Nesse longo relato de Sócles de Corinto podemos ver a natureza da tirania e porque a sua instituição fere a justiça e a isocracia. O tirano exerce o seu poder como império, isto é com força excessiva, com violência. Para assegurar o seu poder ele retira o poder dos demais, não tolera aqueles que se sobressaem e que, portanto, podem se destacar dos demais. Desse modo, cria dispositivos para suprimir os direitos e impondo o dever de obedecer sob coação, por meio de pilhagem na forma ou não de impostos abusivos e desapropriação de bens. A igualdade é sempre colocada para outros de modo que o tirano esteja sempre acima dos demais e acima da constituição que deve sempre lhe beneficiar. O tirano é, em suma, desequilibrado pela sede de poder e por não ter a lei como régua e como limite para o exercício do poder.

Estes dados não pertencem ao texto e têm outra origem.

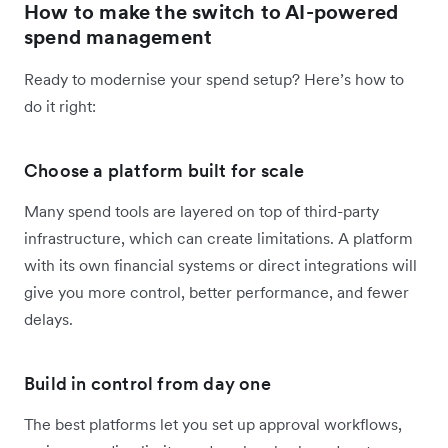
How to make the switch to AI-powered
spend management
Ready to modernise your spend setup? Here’s how to
do it right:
Choose a platform built for scale
Many spend tools are layered on top of third-party
infrastructure, which can create limitations. A platform
with its own financial systems or direct integrations will
give you more control, better performance, and fewer
delays.
Build in control from day one
The best platforms let you set up approval workflows,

Toda forma de ditadura é tirania, porque vê a constituição como um simples acessório e não como a carta magna que regula a vida da comunidade política. Usa-a para atingir o poder, mas limita ou modifica a mesma constituição para se perpetuar no poder. Além, de desejar controlar todas as forças institucionais do Estado para si e, assim ter o controle sobre tudo e sobre todos, dizer o que é o certo e o que errado eliminando toda possibilidade de diálogo, abrindo brecha para a corrupção ao agregar um poder absoluto.

E, se, portanto, a justiça é conferir a cada um o que é seu, a isocracia seria em termos de constituição a forma mais justa e a tirania o seu oposto, pois impede por meio da violência que cada um desenvolva seus talentos naturais, isto é, se sobressair de forma justa amparado pela constituição e a legislação que regula na forma da lei qual é o critério que torna justo ou injusto o crescimento de alguém. A igualdade perante a lei equaliza por meio da lei o que é naturalmente desigual. Conferindo direitos e deveres iguais a todos conscientizando cada cidadão da sua responsabilidade por fazer da sua comunidade política uma comunidade mais justa e menos violenta.